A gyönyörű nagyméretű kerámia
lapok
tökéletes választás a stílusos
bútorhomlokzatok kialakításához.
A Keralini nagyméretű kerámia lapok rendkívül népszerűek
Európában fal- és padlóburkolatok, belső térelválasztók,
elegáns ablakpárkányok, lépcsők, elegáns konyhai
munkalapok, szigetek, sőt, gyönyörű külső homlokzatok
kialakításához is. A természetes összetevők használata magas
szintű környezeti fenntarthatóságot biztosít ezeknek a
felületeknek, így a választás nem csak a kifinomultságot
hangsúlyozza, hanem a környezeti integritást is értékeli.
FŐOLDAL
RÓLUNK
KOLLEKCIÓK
------------
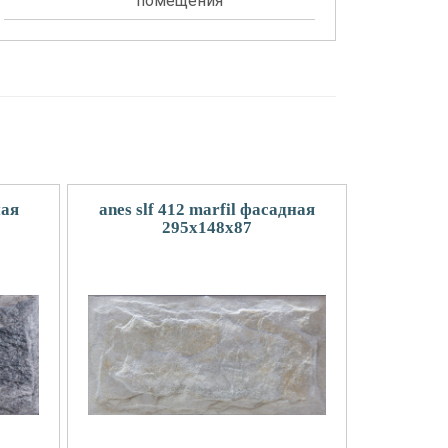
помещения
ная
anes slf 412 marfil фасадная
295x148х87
------------
* [Task]:
Lines containing the word "gyönyörű" must all be returned from the material above.

* [Written solution]:
A gyönyörű nagyméretű kerámia
munkalapok, szigetek, sőt, gyönyörű külső homlokzatok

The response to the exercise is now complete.